My friend FMB has started a blog called "The Daily Trout" with some very nice hands in the first week, linked on the right. If he keeps up the Daily I'll be extremely impressed. His recent posts beginning with "Names withheld to protect the innocent" had a hand that, first off, is a cool bridge story (featured in a book on Helgemo), and also brought up some really nice game theory. I had so much to say I'm continuing the discussion here. Check out the hand at his site first, then continue here if interested. This is intended to be accessible to anyone with a passing knowledge of equilibrium in game theory, on the level occasionally found in The Bridge World; I hope it doesn't get too dense.
It was with a bit of guilt that I wrote my first comment, which I knew only gave the solution assuming average-trick maximization when BAM play might be different. I knew the BAM analysis would be more complex and wasn’t sure anyone would care, but I am very glad FMB did care, because now that he got me to think about it more, this is a great hand from a theory point of view! As he points out, this is really a 4-player game: let’s call the players S1,E1 (team 1) and S2,E2 (team 2). Each South can plan to go up (U) or duck (D) when East keeps a club, and each East can bare (B) or not bare (N) the K when he has it. There are 3 distinct ways to look at equilibrium in this game:
I) Correlated team equilibrium
Each team picks an overall strategy which can be any mixture of the 4 pairs of South and East strategies, UB, UN, DB and DN. It’s an equilibrium if the other team has no better-than-even response.
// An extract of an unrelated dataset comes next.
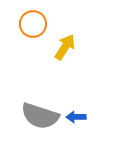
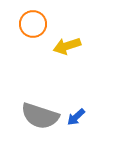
yellow arrow: moved 2 px right, 1 px up; rotated 140 degrees counterclockwise
blue arrow: rotated 42 degrees counterclockwise
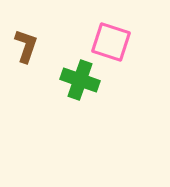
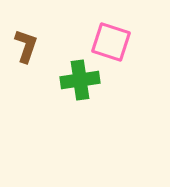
green cross: rotated 27 degrees counterclockwise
This becomes in effect a two-“player” symmetric zero-sum game, thinking of each team as a player. I had to turn to Matlab to invert the 4x4 payoff matrix, and eventually found that the unique equilibrium was .5 UN, .25 DB, .25 DN. Notice that:
a) The percentage of B by the Easts (.25) and U by the Souths (.5) is the same as in the average-trick maximization analysis that looked at just one table.
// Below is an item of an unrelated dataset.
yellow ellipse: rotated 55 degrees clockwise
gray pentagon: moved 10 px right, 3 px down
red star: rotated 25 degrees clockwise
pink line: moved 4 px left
b) S1 and E1, also S2 and E2, must correlate their strategies to never play UB. This may or may not be possible, but leave that aside for the moment.
c) No one ever wins the board by two tricks, because this would require both teams to play B with one D and one U, not possible if no team ever plays UB. This is why the average-trick equilibrium translates into a BAM equilibrium here – when the trick difference is always -1, 0 or 1 it gets converted linearly to the BAM scale.
d) Comment c provides some intuition for why UB is avoided; a team that plays UB would be in “danger” of winning the board by two tricks, which wastes some of their average trick total. Even more intuitively, if your teammate South is playing Up, there is some chance as East that you have already won the board by not baring, so baring could be pointlessly risking a valuable trick for a valueless one.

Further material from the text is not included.